MTD deadline: 0 daysGet Ready Now →

Self Assessment vs MTD: What's Actually Changing?

The Accounted Tax Team·28 February 2026·6 min read

The System You Know

If you've been self-employed for any length of time, Self Assessment is a familiar routine. Keep your records throughout the year (or, let's be honest, stuff receipts in a drawer and deal with it later), then file your tax return by 31 January.

Your Accounted dashboard shows your real-time tax position Your Accounted dashboard shows your real-time tax position

It's been this way since 1996. Now Making Tax Digital is changing the fundamentals. But the changes aren't quite as dramatic as the headlines suggest. Some things are genuinely different. Some things stay exactly the same. Understanding the distinction is the key to not getting overwhelmed.

What MTD Actually Replaces

The biggest change is moving from annual reporting to quarterly reporting. Instead of one tax return per year, you'll submit four quarterly updates to HMRC throughout the tax year, followed by an End of Period Statement and a Final Declaration.

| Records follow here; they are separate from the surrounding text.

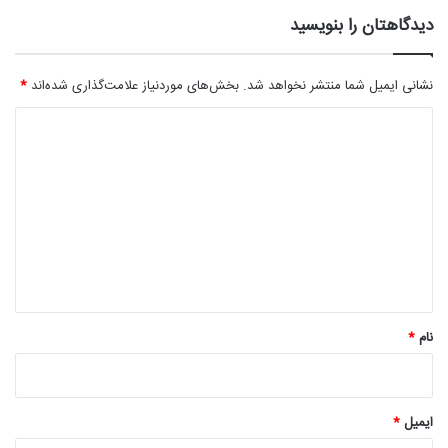
دیدگاهتان را بنویسید
نشانی ایمیل شما منتشر نخواهد شد.
بخش‌های موردنیاز علامت‌گذاری شده‌اند
*
د
ی
د
گ
ا
ه
*
نام
*
ایمیل
*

Here's what that looks like in practice:

Under Self Assessment (Current System)

  1. Keep records throughout the tax year (6 April to 5 April)
  2. File your tax return by 31 January (online) or 31 October (paper)
  3. Pay your tax bill by 31 January (plus payments on account if applicable)

Under MTD (New System)

  1. Keep digital records throughout the tax year using compatible software
  2. Submit quarterly updates summarising income and expenses (deadlines: 5 Aug, 5 Nov, 5 Feb, 5 May)
  3. Submit an End of Period Statement confirming year-end adjustments
  4. Submit a Final Declaration (replaces the tax return) by 31 January
  5. Pay your tax bill by 31 January (payments on account still apply)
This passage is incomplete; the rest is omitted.